Your answer should consist solely of the lines from the one containing "Il racconto della sfida amichevole tra Cre" through the end of the entries below, duplicated exactly.
--- START ---
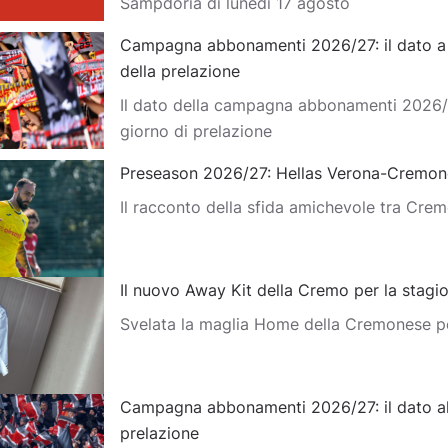
Sampdoria di lunedì 17 agosto
Campagna abbonamenti 2026/27: il dato a d
della prelazione
Il dato della campagna abbonamenti 2026/
giorno di prelazione
Preseason 2026/27: Hellas Verona-Cremon
Il racconto della sfida amichevole tra Cre
Il nuovo Away Kit della Cremo per la stag
Svelata la maglia Home della Cremonese p
Campagna abbonamenti 2026/27: il dato al
prelazione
--- END ---
Problem solution:
Il racconto della sfida amichevole tra Cre
Il nuovo Away Kit della Cremo per la stag
Svelata la maglia Home della Cremonese p
Campagna abbonamenti 2026/27: il dato al
prelazione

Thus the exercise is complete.